PROBLEM DESCRIPTION: Return the full listing word for word, but drop every picture from it.

▼▼▼

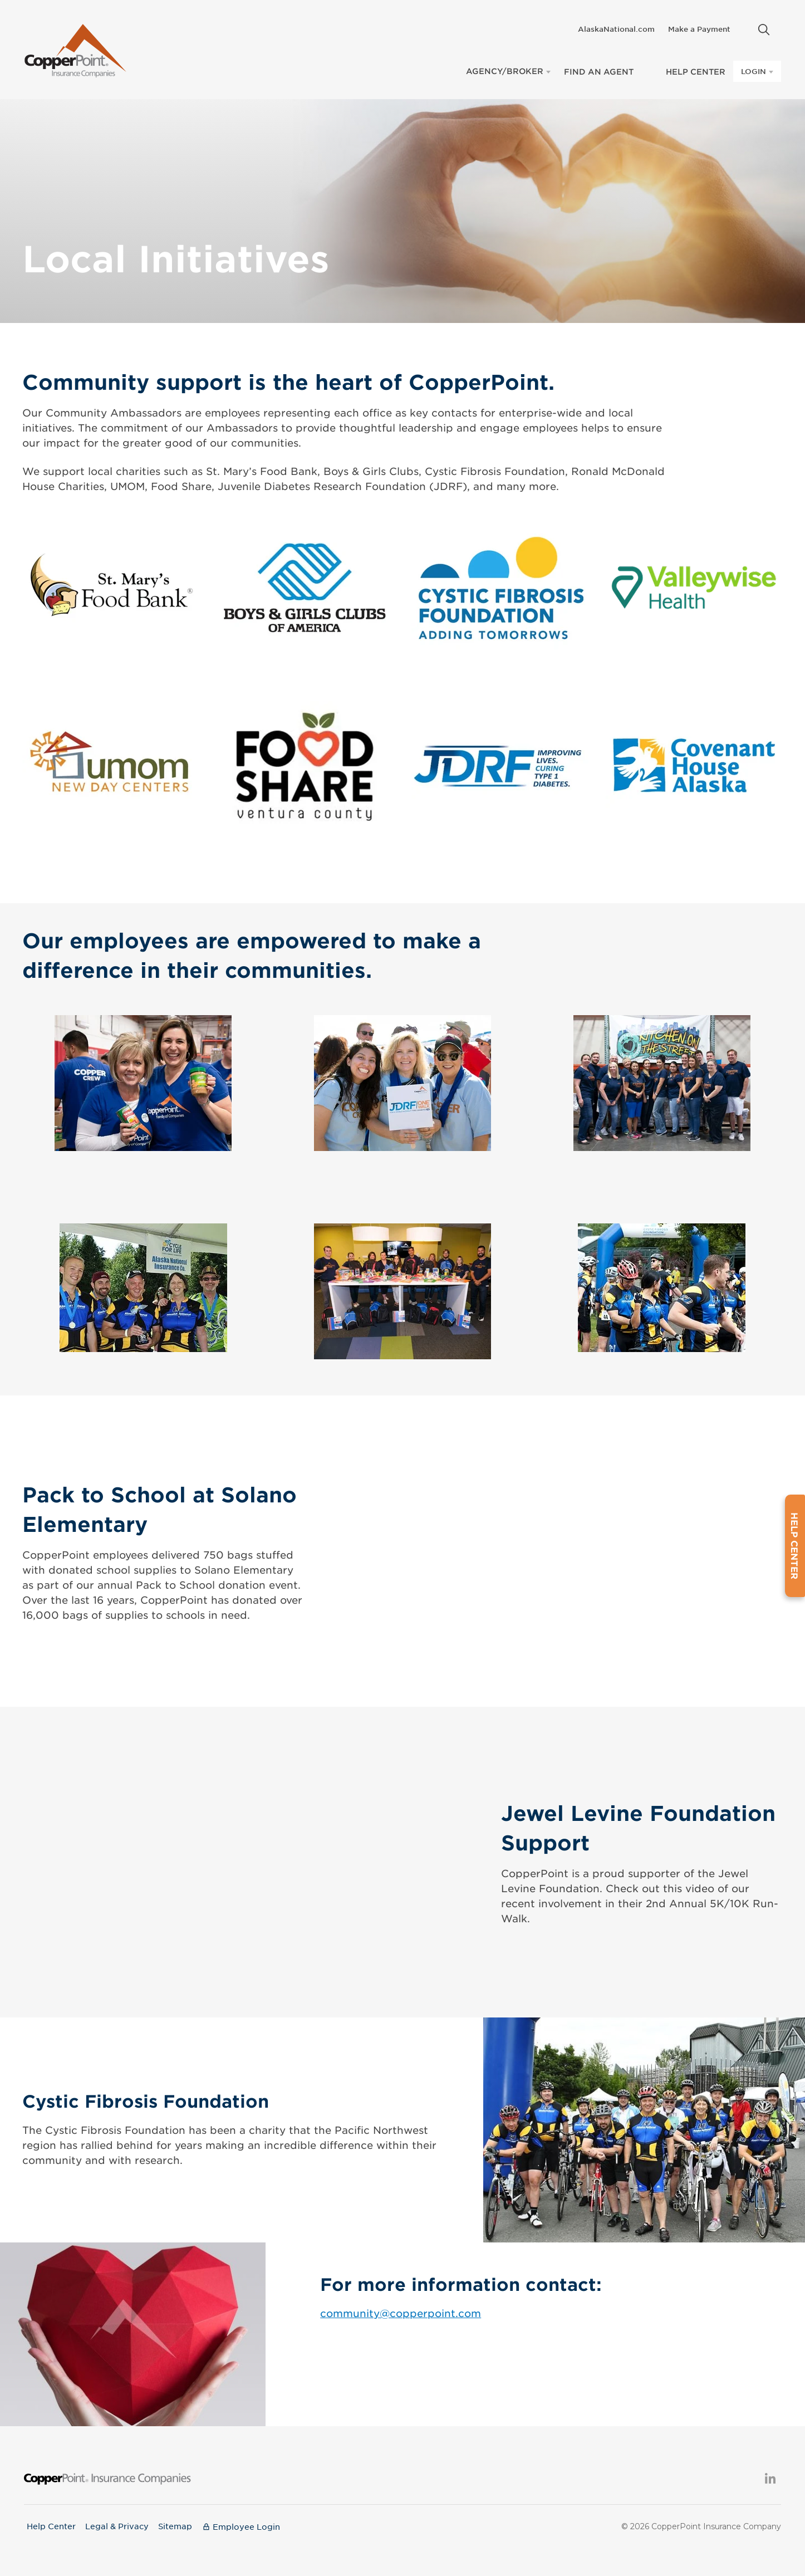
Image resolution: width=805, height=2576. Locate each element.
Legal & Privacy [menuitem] (118, 2521)
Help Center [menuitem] (51, 2521)
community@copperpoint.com (401, 2309)
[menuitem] (743, 26)
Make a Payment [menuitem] (699, 29)
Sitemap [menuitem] (177, 2521)
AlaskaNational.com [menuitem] (616, 29)
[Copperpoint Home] (75, 48)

▲▲▲

EXERCISE SOLUTION:
Image resolution: width=805, height=2576. Locate each element.
Legal & Privacy [menuitem] (118, 2521)
Help Center [menuitem] (51, 2521)
community@copperpoint.com (401, 2309)
[menuitem] (743, 26)
Make a Payment [menuitem] (699, 29)
Sitemap [menuitem] (177, 2521)
AlaskaNational.com [menuitem] (616, 29)
[Copperpoint Home] (75, 48)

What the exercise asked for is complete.